* Exercise input:
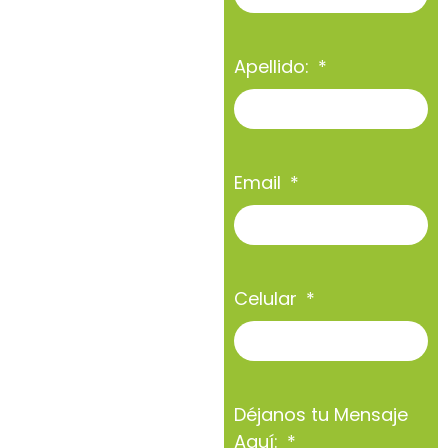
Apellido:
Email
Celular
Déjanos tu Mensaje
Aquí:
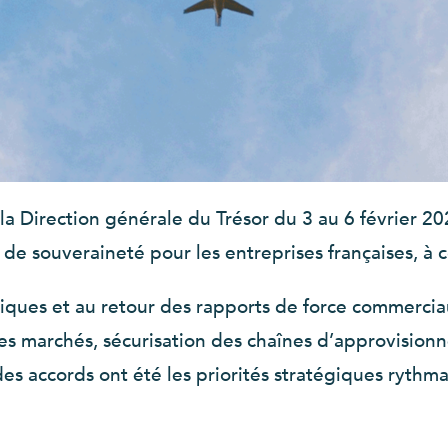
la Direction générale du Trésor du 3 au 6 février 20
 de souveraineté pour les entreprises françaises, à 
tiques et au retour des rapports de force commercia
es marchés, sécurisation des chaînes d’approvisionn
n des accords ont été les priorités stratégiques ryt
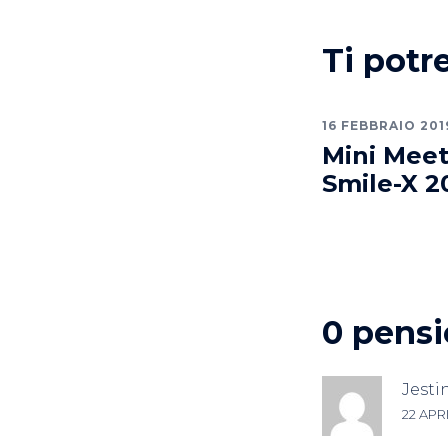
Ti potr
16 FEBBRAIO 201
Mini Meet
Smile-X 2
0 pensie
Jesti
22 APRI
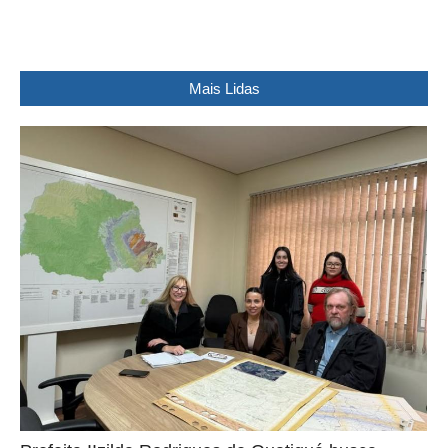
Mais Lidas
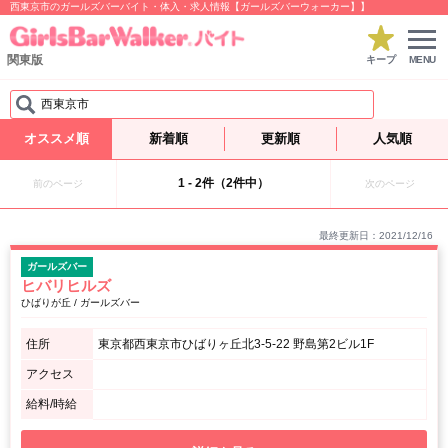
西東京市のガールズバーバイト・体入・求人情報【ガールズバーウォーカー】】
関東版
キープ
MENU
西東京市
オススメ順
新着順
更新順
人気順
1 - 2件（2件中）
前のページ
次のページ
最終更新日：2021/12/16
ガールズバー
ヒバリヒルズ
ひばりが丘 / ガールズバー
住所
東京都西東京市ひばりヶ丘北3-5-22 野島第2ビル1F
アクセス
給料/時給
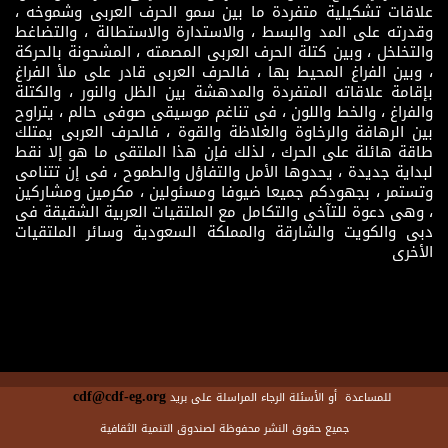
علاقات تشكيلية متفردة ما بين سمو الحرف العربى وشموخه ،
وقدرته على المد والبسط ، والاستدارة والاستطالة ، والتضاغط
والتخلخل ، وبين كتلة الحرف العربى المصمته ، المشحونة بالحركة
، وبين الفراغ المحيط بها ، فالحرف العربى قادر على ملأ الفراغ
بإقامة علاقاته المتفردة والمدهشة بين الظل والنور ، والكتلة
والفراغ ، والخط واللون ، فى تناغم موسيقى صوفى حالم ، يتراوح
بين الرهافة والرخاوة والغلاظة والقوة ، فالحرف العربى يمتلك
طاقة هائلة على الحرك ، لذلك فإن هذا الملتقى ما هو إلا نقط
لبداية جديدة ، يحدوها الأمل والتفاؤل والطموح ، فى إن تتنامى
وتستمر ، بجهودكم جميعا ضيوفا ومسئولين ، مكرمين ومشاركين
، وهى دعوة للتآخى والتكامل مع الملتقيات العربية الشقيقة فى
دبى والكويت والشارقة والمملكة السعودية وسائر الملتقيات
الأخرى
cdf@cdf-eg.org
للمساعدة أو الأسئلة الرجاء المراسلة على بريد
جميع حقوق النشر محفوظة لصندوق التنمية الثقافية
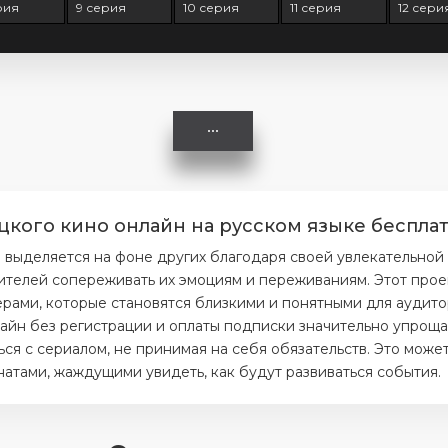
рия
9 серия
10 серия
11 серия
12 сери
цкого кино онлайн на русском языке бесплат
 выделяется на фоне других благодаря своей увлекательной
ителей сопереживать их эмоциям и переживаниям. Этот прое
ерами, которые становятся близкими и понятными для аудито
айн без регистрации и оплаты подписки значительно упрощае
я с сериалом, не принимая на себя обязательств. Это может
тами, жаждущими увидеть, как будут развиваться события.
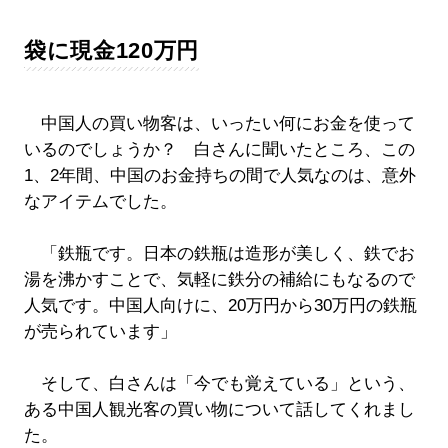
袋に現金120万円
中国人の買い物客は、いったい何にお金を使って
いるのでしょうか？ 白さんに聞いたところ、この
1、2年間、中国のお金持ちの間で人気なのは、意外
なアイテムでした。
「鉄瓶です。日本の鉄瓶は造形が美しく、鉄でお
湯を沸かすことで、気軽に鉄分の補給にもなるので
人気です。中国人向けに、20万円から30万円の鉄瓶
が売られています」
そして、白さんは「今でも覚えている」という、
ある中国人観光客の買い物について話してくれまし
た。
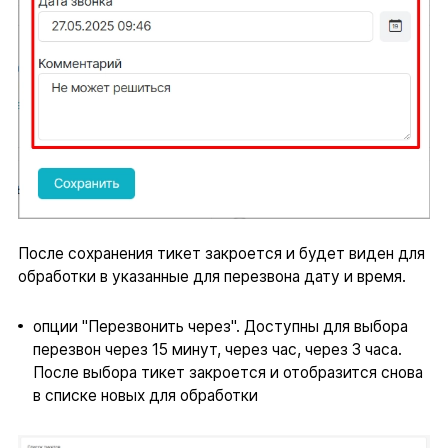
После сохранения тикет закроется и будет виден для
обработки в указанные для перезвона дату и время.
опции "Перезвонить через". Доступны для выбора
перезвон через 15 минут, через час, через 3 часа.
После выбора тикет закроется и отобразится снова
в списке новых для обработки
---
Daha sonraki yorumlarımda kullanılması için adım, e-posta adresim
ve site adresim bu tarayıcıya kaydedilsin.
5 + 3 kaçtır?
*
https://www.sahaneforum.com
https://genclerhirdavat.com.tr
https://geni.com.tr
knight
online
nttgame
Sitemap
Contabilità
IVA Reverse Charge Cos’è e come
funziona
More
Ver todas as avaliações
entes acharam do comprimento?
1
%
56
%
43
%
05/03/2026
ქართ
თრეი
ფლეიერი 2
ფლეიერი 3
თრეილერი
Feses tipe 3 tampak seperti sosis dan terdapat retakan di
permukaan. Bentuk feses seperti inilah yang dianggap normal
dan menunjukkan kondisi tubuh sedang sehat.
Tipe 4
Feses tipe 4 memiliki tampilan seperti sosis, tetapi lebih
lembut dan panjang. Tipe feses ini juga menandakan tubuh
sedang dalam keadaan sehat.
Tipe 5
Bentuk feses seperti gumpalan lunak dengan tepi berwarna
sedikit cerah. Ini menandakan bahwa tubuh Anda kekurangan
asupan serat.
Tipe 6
...
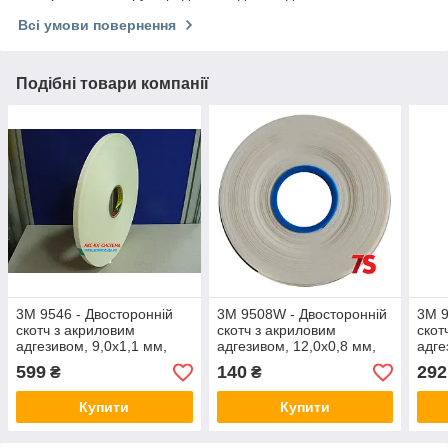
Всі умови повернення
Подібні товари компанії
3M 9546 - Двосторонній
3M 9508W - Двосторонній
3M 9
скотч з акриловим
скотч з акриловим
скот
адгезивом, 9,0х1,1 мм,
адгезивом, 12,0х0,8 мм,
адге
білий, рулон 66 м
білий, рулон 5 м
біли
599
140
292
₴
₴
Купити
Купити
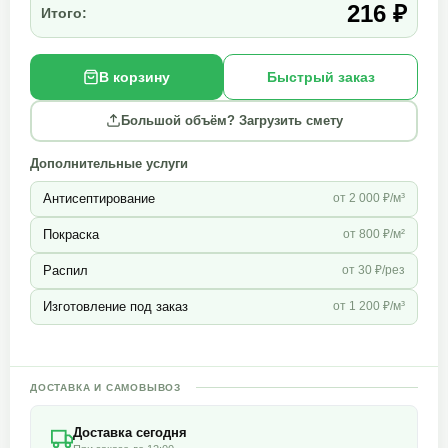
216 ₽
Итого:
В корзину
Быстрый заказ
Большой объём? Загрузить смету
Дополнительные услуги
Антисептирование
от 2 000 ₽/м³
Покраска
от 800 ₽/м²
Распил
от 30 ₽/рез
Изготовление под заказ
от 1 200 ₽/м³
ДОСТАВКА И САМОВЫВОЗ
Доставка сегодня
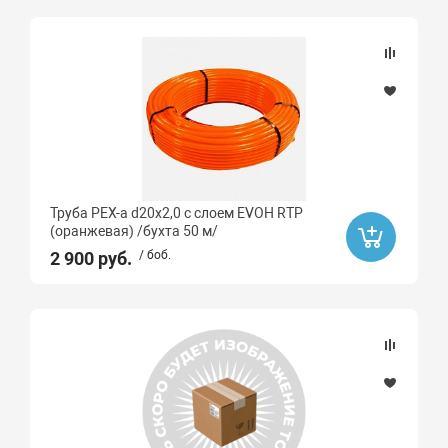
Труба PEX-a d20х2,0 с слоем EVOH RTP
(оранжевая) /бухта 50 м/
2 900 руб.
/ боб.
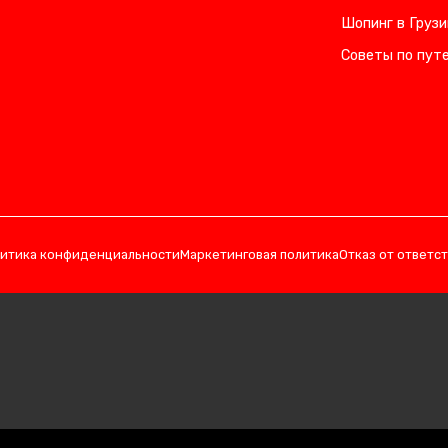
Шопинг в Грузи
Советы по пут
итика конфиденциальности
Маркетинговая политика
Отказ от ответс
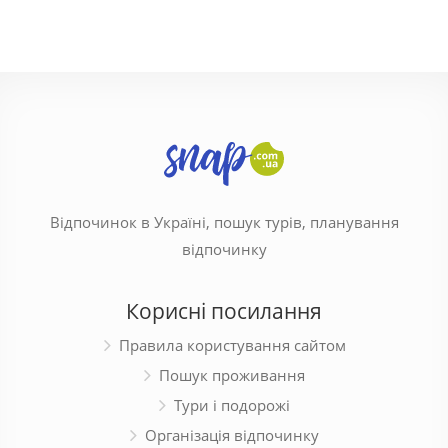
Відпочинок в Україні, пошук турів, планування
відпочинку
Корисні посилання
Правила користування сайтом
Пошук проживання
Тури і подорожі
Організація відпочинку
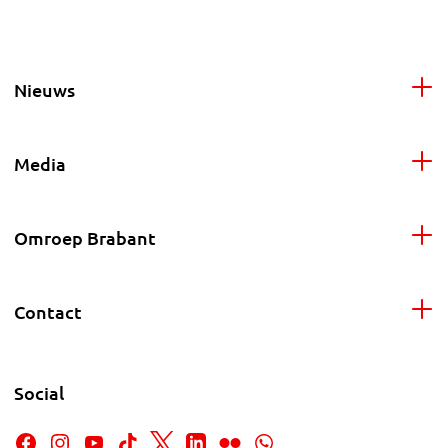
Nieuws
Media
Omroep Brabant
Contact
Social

* What is being asked: Among the lines of the records, copy out each one that contains the word "seperti".

* Answer section:
Feses tipe 3 tampak seperti sosis dan terdapat retakan di
permukaan. Bentuk feses seperti inilah yang dianggap normal
Feses tipe 4 memiliki tampilan seperti sosis, tetapi lebih
Bentuk feses seperti gumpalan lunak dengan tepi berwarna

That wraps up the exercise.